▶ Problem:
Nothing is to be altered; the data must be repeated exactly.

Dataset excerpts
■ ■ ■ ■ ■ ■ ■

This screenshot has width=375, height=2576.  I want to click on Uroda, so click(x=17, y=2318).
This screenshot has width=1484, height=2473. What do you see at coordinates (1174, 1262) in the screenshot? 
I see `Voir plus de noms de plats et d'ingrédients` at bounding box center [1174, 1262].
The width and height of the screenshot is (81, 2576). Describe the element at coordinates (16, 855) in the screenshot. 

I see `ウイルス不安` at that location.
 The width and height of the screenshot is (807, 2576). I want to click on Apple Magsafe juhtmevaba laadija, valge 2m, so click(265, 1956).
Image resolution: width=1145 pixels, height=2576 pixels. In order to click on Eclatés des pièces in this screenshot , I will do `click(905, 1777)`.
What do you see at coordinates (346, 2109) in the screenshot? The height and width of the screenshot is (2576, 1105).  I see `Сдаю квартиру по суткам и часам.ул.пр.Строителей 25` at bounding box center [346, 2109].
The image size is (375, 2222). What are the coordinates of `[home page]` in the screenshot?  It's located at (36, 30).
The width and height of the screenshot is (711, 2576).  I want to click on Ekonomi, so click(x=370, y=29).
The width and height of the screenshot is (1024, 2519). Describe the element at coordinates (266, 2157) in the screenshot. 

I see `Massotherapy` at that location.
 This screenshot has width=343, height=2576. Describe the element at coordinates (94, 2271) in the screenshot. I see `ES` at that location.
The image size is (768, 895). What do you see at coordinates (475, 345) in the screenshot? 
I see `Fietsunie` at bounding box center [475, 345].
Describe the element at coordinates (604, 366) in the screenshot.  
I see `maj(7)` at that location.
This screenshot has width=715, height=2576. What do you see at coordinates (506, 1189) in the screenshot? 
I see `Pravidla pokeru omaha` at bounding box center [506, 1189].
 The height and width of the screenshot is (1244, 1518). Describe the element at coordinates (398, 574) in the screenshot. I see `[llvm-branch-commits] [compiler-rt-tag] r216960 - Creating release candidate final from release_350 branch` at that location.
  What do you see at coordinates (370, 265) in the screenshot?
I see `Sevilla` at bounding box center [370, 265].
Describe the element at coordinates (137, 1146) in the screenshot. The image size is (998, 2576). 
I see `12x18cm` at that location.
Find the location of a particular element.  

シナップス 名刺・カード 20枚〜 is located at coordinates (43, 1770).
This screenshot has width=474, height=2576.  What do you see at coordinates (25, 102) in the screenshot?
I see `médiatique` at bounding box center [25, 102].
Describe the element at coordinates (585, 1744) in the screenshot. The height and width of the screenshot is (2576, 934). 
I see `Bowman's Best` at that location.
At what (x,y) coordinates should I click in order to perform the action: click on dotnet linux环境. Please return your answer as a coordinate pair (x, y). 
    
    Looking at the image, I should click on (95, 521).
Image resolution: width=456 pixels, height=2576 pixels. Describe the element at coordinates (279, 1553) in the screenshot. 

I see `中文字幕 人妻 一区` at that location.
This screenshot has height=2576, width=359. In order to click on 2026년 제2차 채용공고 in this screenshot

■ ■ ■ ■ ■ ■ ■

▶ Answer to the exercise:
This screenshot has width=375, height=2576.  I want to click on Uroda, so click(x=17, y=2318).
This screenshot has width=1484, height=2473. What do you see at coordinates (1174, 1262) in the screenshot? 
I see `Voir plus de noms de plats et d'ingrédients` at bounding box center [1174, 1262].
The width and height of the screenshot is (81, 2576). Describe the element at coordinates (16, 855) in the screenshot. 

I see `ウイルス不安` at that location.
 The width and height of the screenshot is (807, 2576). I want to click on Apple Magsafe juhtmevaba laadija, valge 2m, so click(265, 1956).
Image resolution: width=1145 pixels, height=2576 pixels. In order to click on Eclatés des pièces in this screenshot , I will do `click(905, 1777)`.
What do you see at coordinates (346, 2109) in the screenshot? The height and width of the screenshot is (2576, 1105).  I see `Сдаю квартиру по суткам и часам.ул.пр.Строителей 25` at bounding box center [346, 2109].
The image size is (375, 2222). What are the coordinates of `[home page]` in the screenshot?  It's located at (36, 30).
The width and height of the screenshot is (711, 2576).  I want to click on Ekonomi, so click(x=370, y=29).
The width and height of the screenshot is (1024, 2519). Describe the element at coordinates (266, 2157) in the screenshot. 

I see `Massotherapy` at that location.
 This screenshot has width=343, height=2576. Describe the element at coordinates (94, 2271) in the screenshot. I see `ES` at that location.
The image size is (768, 895). What do you see at coordinates (475, 345) in the screenshot? 
I see `Fietsunie` at bounding box center [475, 345].
Describe the element at coordinates (604, 366) in the screenshot.  
I see `maj(7)` at that location.
This screenshot has width=715, height=2576. What do you see at coordinates (506, 1189) in the screenshot? 
I see `Pravidla pokeru omaha` at bounding box center [506, 1189].
 The height and width of the screenshot is (1244, 1518). Describe the element at coordinates (398, 574) in the screenshot. I see `[llvm-branch-commits] [compiler-rt-tag] r216960 - Creating release candidate final from release_350 branch` at that location.
  What do you see at coordinates (370, 265) in the screenshot?
I see `Sevilla` at bounding box center [370, 265].
Describe the element at coordinates (137, 1146) in the screenshot. The image size is (998, 2576). 
I see `12x18cm` at that location.
Find the location of a particular element.  

シナップス 名刺・カード 20枚〜 is located at coordinates (43, 1770).
This screenshot has width=474, height=2576.  What do you see at coordinates (25, 102) in the screenshot?
I see `médiatique` at bounding box center [25, 102].
Describe the element at coordinates (585, 1744) in the screenshot. The height and width of the screenshot is (2576, 934). 
I see `Bowman's Best` at that location.
At what (x,y) coordinates should I click in order to perform the action: click on dotnet linux环境. Please return your answer as a coordinate pair (x, y). 
    
    Looking at the image, I should click on (95, 521).
Image resolution: width=456 pixels, height=2576 pixels. Describe the element at coordinates (279, 1553) in the screenshot. 

I see `中文字幕 人妻 一区` at that location.
This screenshot has height=2576, width=359. In order to click on 2026년 제2차 채용공고 in this screenshot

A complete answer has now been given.